His heart slammed so violently that white flashes exploded in his temples.
Gérard suddenly jerked his head up.
And looked straight at the window.
No tension.
Just looked,calmly, confidently,like a man who knew for certain someone was behind the glass.
Then he smiled,very slowly.
He turned to Corvin.
"After the election," he said casually, as though discussing a delivery schedule.
"We begin."
He touched Maria's cheek once more.
"Take her away."
Maria turned.
And for one short, unbearably short instant, her gaze slid toward the window.
She blinked.
And left.
The door closed with a soft, almost tender click.
Ethan lowered the binoculars.
His hands shook uncontrollably.
Tears streamed down his cheeks. He didn't even try to wipe them away.
His jaw locked in a spasm.
His chest felt like it was tearing apart.
He pressed his forehead to the cold glass and whispered with his lips alone, voiceless:
"I'll get you out.
I swear."
Ethan established the connection almost mechanically,as though his body still remembered what to do in moments when the mind could no longer hold everything inside.
Fingers, still trembling from what he had just witnessed, from the sight of her face, from the kiss, from Gérard's gaze,slid across the phone screen.
The screen lit up with cold blue light in the pre-dawn gloom, reflecting in his dilated pupils.
A single short beep sounded in his earpiece,like a heartbeat in an empty room.
The click of connection,and Gideon's voice burst into his ear, quiet, tense, carrying that familiar weary vigilance that had always been his shield:
"…Ethan? Where are you?"
Ethan swallowed.
His throat tightened as though an invisible hand had gripped his Adam's apple and squeezed,not hard, but enough to make the air feel thick as syrup.
His voice came out hoarse.
"They… they're holding her."
"She's alive. Or… something like it."
"Pregnant. She's carrying something inside her.
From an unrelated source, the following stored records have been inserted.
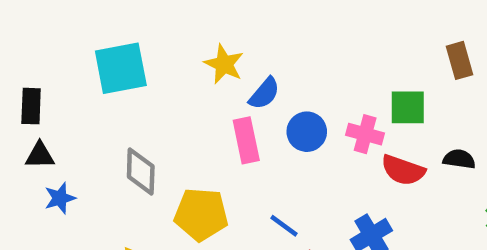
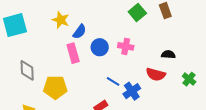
green square: (408, 107) -> (137, 13), moved, turned -36
red semicircle: (403, 170) -> (156, 74), moved
blue line: (284, 226) -> (113, 81), moved

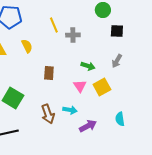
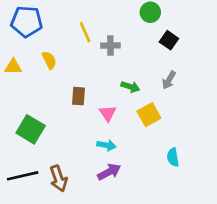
black square: (117, 31) -> (169, 40), turned 32
pink triangle: (80, 86) -> (108, 113), moved
brown arrow: (48, 114) -> (59, 178), moved
purple arrow: (88, 126) -> (109, 172), moved

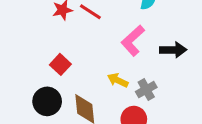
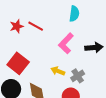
red square: (60, 64) -> (18, 63), size x1.5

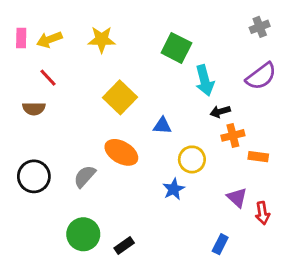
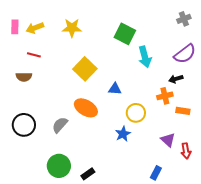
red line: (48, 78) -> (34, 55), turned -32
black arrow: (220, 111) -> (176, 79), moved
They have everything."
The silence on the line was thick, viscous,like the pre-dawn fog already beginning to coil over the city below.
Gideon didn't interrupt.
Only breathing, steady, but too careful,as though he were afraid to startle the words about to spill from Ethan.
Ethan felt it: that pause, that silence full of unspoken horror.
He stood at the window of the abandoned building, forehead pressed to the cold glass, watching the dawn slowly, almost reluctantly, begin to paint the sky in gray, colorless tones.
The city below,gray with lights going out one by one,seemed to him like a huge, indifferent beast that had just swallowed everything he had.
He kept going; the words came out in short, chopped bursts,as though he feared that if he stopped, they would never come out, would lodge in his throat like a lump that would strangle him.
"The elder… de Milieu… he knows everything."
"Maybe about me too."
"Apparently they're planning to start trials after the election."
"Those… capsules,I don't know what's in them, but I think we need that thing."
Only Gideon's breathing came through the line,slow, heavy,as though he himself were trying to digest what he'd heard.
Then, in a calm, collected tone threaded with steel, the same steel that had always kept them all afloat:
"I'm patching Flash and Bruno in."
"Stay on the line."
A click of switching.
Background noise flooded his ear: rustle of equipment, distant muffled cursing from Bruno, quick footsteps on concrete, echoing voices.
"I'm here," Flash said.
"Talk."
Ethan closed his eyes and pressed his forehead harder against the cold glass until it fogged slightly from his breath.
The cold seeped under his skin but didn't cool him.